The strength of knowledge judgements is also relevant when we use interval probabilities, possibility theory or evidence theory. Think about the example above with an uncertain y. The information gathered is transformed into interval probabilities, but how strong is the knowledge supporting the judgements made, such as that y is in the interval [1,3] and 2 is the most likely value? Clearly, in general a precise probability distribution assigned implies a weaker SoK than if an imprecise probability distribution is determined. In any case, probabilities, interval probabilities and SoK are judgements and aspects of importance can be lost in transforming the knowledge K to the measures used. This leads us to the conclusion that a full characterisation of uncertainty must cover all three elements P ([P₁, P₂]), SoK and K, that is, probability (probability interval), the strength of knowledge judgement SoK and the source knowledge K.
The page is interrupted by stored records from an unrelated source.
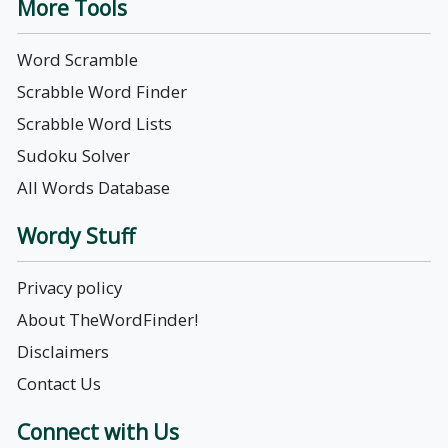
More Tools
Word Scramble
Scrabble Word Finder
Scrabble Word Lists
Sudoku Solver
All Words Database
Wordy Stuff
Privacy policy
About TheWordFinder!
Disclaimers
Contact Us
Connect with Us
The uncertainty characterisations reflect the knowledge and beliefs of the assessor. Hence, we also need to reflect on potential surprises relative to this knowledge and aspects that are unforeseen. Important failure mechanisms could be overlooked because of weaknesses in the knowledge base. The assessor’s knowledge may be dependent on a critical assumption, and deviation from this assumption could lead to unanticipated results. Such aspects represent huge challenges for the analysis.^17,18 The implications for reliability engineering and decision-making are discussed in section ‘Issues related to obtaining the “right” reliability’.

If a model g(X) of the quantity of interest C is developed, where X is a vector of unknown parameters, we need to perform uncertainty assessments of X and propagate these to C using the model g, as thoroughly discussed in the literature.^4,15 This is commonly done in a Bayesian framework. A probability model is developed with unknown parameters, and the Bayesian machinery is used to go from the prior distribution of these parameters to the posterior distribution. Using the law of total probability, we obtain the common link between the probability model and the subjective probabilities for the observables: P(Y = y) = ∫P(Y = y|λ)dP(λ), where P(Y = y|λ) is the probability model distribution and P(λ) is the prior or posterior distribution of the parameter λ.

The Bayesian approach has a strong basis and represents a useful tool for systematising and developing knowledge. However, in view of the above discussion, care should be taken in applying this framework. Probability models require justification, and we need to consider the knowledge and strength of knowledge supporting the subjective probabilities assigned.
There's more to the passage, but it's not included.